**INFORMATION:**

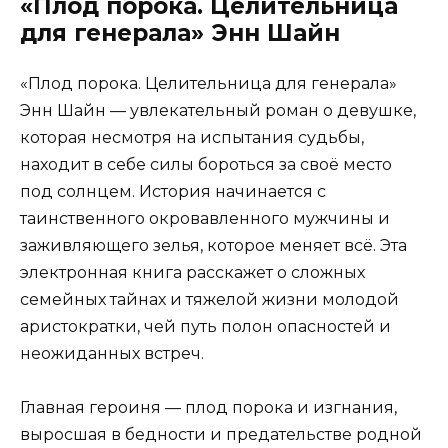
«Плод порока. Целительница
для генерала» Энн Шайн
«Плод порока. Целительница для генерала»
Энн Шайн — увлекательный роман о девушке,
которая несмотря на испытания судьбы,
находит в себе силы бороться за своё место
под солнцем. История начинается с
таинственного окровавленного мужчины и
заживляющего зелья, которое меняет всё. Эта
электронная книга расскажет о сложных
семейных тайнах и тяжелой жизни молодой
аристократки, чей путь полон опасностей и
неожиданных встреч.
Главная героиня — плод порока и изгнания,
выросшая в бедности и предательстве родной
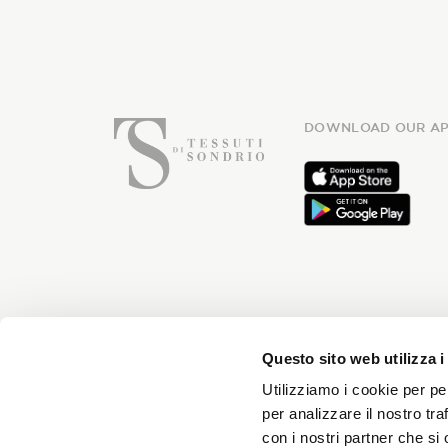
DOWNLOAD OUR AP
Subsc
Questo sito web utilizza i
Utilizziamo i cookie per pe
per analizzare il nostro tra
con i nostri partner che si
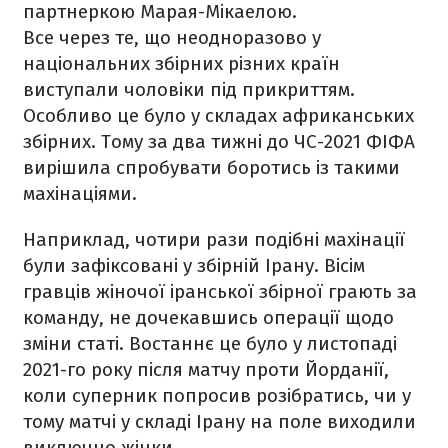
партнеркою Марая-Мікаелою.
Все через те, що неодноразово у
національних збірних різних країн
виступали чоловіки під прикриттям.
Особливо це було у складах африканських
збірних. Тому за два тижні до ЧС-2021 ФІФА
вирішила спробувати боротись із такими
махінаціями.
Наприклад, чотири рази подібні махінації
були зафіксовані у збірній Ірану. Вісім
гравців жіночої іранської збірної грають за
команду, не дочекавшись операції щодо
зміни статі. Востаннє це було у листопаді
2021-го року після матчу проти Йорданії,
коли суперник попросив розібратись, чи у
тому матчі у складі Ірану на поле виходили
виключно жінки.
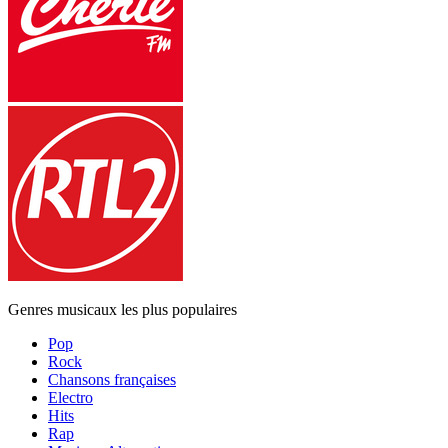
Genres musicaux les plus populaires
Pop
Rock
Chansons françaises
Electro
Hits
Rap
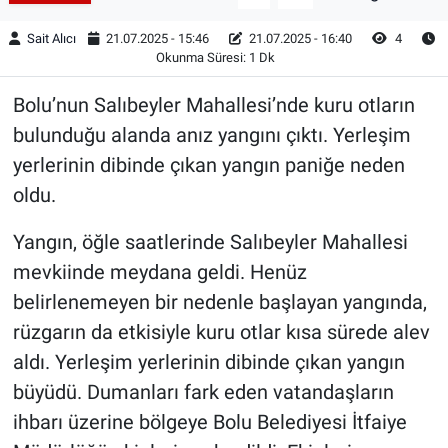
Sait Alıcı
21.07.2025 - 15:46
21.07.2025 - 16:40
4
Okunma Süresi: 1 Dk
Bolu’nun Salıbeyler Mahallesi’nde kuru otların
bulunduğu alanda anız yangını çıktı. Yerleşim
yerlerinin dibinde çıkan yangın paniğe neden
oldu.
Yangın, öğle saatlerinde Salıbeyler Mahallesi
mevkiinde meydana geldi. Henüz
belirlenemeyen bir nedenle başlayan yangında,
rüzgarın da etkisiyle kuru otlar kısa sürede alev
aldı. Yerleşim yerlerinin dibinde çıkan yangın
büyüdü. Dumanları fark eden vatandaşların
ihbarı üzerine bölgeye Bolu Belediyesi İtfaiye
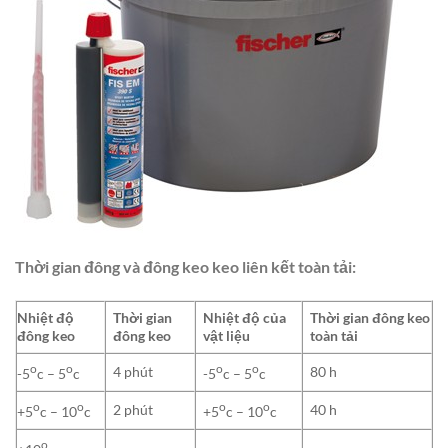
Thời gian đông và đông keo keo liên kết toàn tải:
Nhiệt độ
Thời gian
Nhiệt độ của
Thời gian đông keo
đông keo
đông keo
vật liệu
toàn tải
o
o
o
o
4 phút
80 h
-5
c – 5
c
-5
c – 5
c
o
o
o
o
2 phút
40 h
+5
c – 10
c
+5
c – 10
c
o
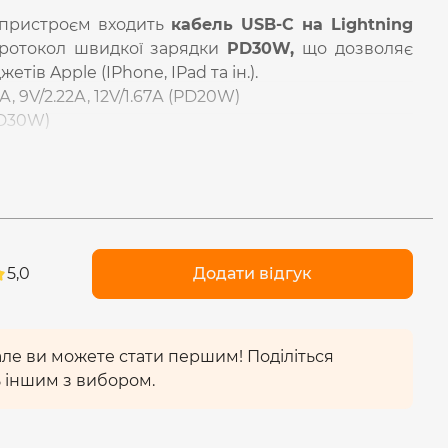
 пристроєм входить
кабель USB-C на Lightning
протокол швидкої зарядки
PD30W,
що дозволяє
тів Apple (IPhone, IPad та ін.).
, 9V/2.22А, 12V/1.67А (PD20W)
PD30W)
пристрій підтримує технологію
Programmable
3.3V-11V/2A.
ня (PPS)
— це стандарт передової технології
н може змінювати напругу та струм у реальному
жність на основі стану заряджання пристрою. Це
5,0
Додати відгук
ожні 10 секунд, роблячи динамічне коригування
снові умов технічних характеристик приймаючого
 але ви можете стати першим! Поділіться
 іншим з вибором.
ншими стандартами є його здатність знижувати
аряджання. Це означає, що виділяється менше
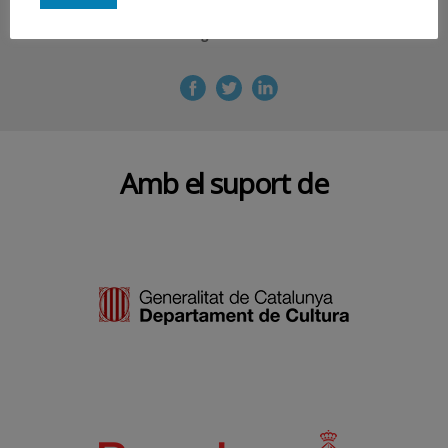
Segueix-nos
Amb el suport de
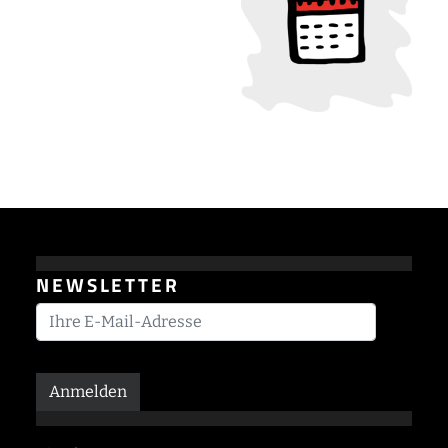
NEWSLETTER
Anmelden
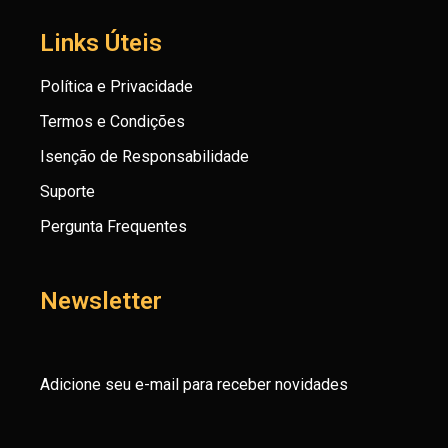
Links Úteis
Política e Privacidade
Termos e Condições
Isenção de Responsabilidade
Suporte
Pergunta Frequentes
Newsletter
Adicione seu e-mail para receber novidades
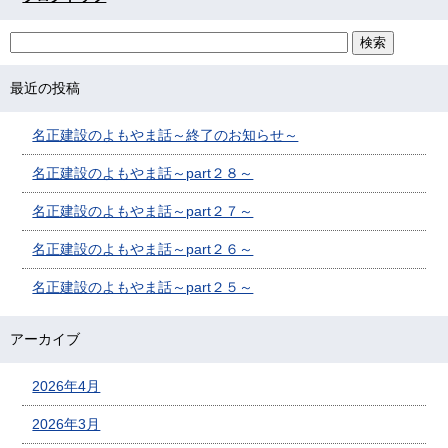
最近の投稿
名正建設のよもやま話～終了のお知らせ～
名正建設のよもやま話～part２８～
名正建設のよもやま話～part２７～
名正建設のよもやま話～part２６～
名正建設のよもやま話～part２５～
アーカイブ
2026年4月
2026年3月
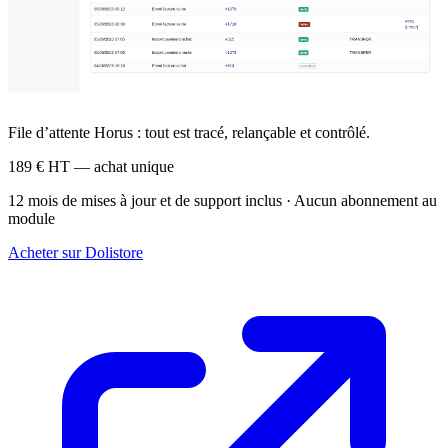
File d’attente Horus : tout est tracé, relançable et contrôlé.
189 €
HT — achat unique
12 mois de mises à jour et de support inclus · Aucun abonnement au
module
Acheter sur Dolistore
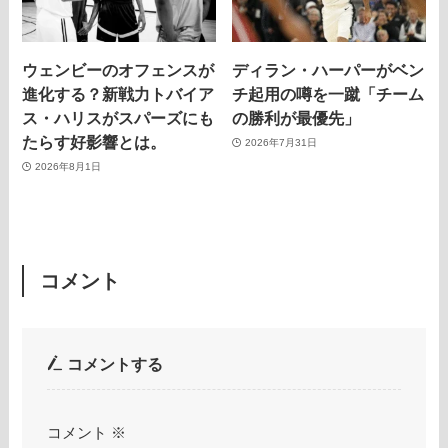
ウェンビーのオフェンスが
ディラン・ハーパーがベン
進化する？新戦力トバイア
チ起用の噂を一蹴「チーム
ス・ハリスがスパーズにも
の勝利が最優先」
たらす好影響とは。
2026年7月31日
2026年8月1日
コメント
コメントする
コメント
※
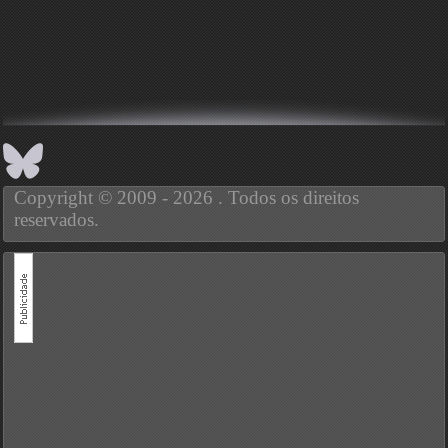
Copyright © 2009 - 2026 . Todos os direitos
reservados.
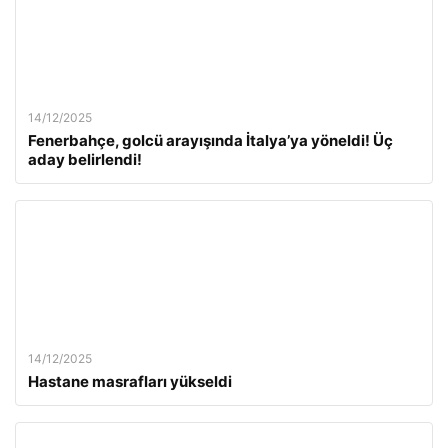
14/12/2025
Fenerbahçe, golcü arayışında İtalya’ya yöneldi! Üç
aday belirlendi!
14/12/2025
Hastane masrafları yükseldi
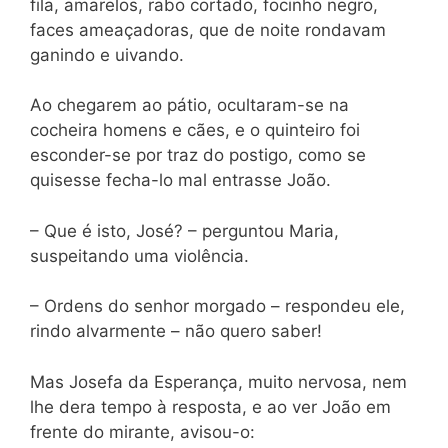
fila, amarelos, rabo cortado, focinho negro,
faces ameaçadoras, que de noite rondavam
ganindo e uivando.
Ao chegarem ao pátio, ocultaram-se na
cocheira homens e cães, e o quinteiro foi
esconder-se por traz do postigo, como se
quisesse fecha-lo mal entrasse João.
– Que é isto, José? – perguntou Maria,
suspeitando uma violência.
– Ordens do senhor morgado – respondeu ele,
rindo alvarmente – não quero saber!
Mas Josefa da Esperança, muito nervosa, nem
lhe dera tempo à resposta, e ao ver João em
frente do mirante, avisou-o:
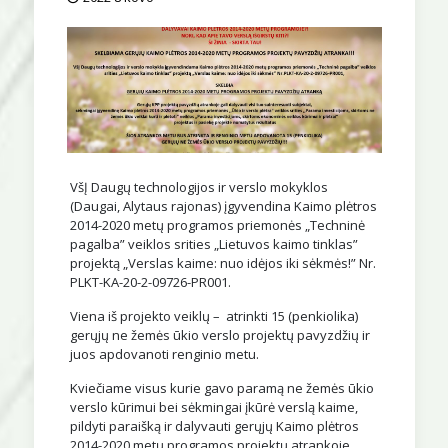
VšĮ Daugų technologijos ir verslo mokyklos
(Daugai, Alytaus rajonas) įgyvendina Kaimo plėtros
2014-2020 metų programos priemonės „Techninė
pagalba” veiklos srities „Lietuvos kaimo tinklas”
projektą „Verslas kaime: nuo idėjos iki sėkmės!” Nr.
PLKT-KA-20-2-09726-PR001.
Viena iš projekto veiklų – atrinkti 15 (penkiolika)
gerųjų ne žemės ūkio verslo projektų pavyzdžių ir
juos apdovanoti renginio metu.
Kviečiame visus kurie gavo paramą ne žemės ūkio
verslo kūrimui bei sėkmingai įkūrė verslą kaime,
pildyti paraišką ir dalyvauti gerųjų Kaimo plėtros
2014-2020 metų programos projektų atrankoje.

**WHAT TO DO:**
Go through the data above and print exactly the lines from its first line through the line holding "con i nostri partner che si", both included, leaving pictures aside.

**ANSWER SECTION:**
«Плод порока. Целительница
для генерала» Энн Шайн
«Плод порока. Целительница для генерала»
Энн Шайн — увлекательный роман о девушке,
которая несмотря на испытания судьбы,
находит в себе силы бороться за своё место
под солнцем. История начинается с
таинственного окровавленного мужчины и
заживляющего зелья, которое меняет всё. Эта
электронная книга расскажет о сложных
семейных тайнах и тяжелой жизни молодой
аристократки, чей путь полон опасностей и
неожиданных встреч.
Главная героиня — плод порока и изгнания,
выросшая в бедности и предательстве родной
DOWNLOAD OUR AP
Subsc
Questo sito web utilizza i
Utilizziamo i cookie per pe
per analizzare il nostro tra
con i nostri partner che si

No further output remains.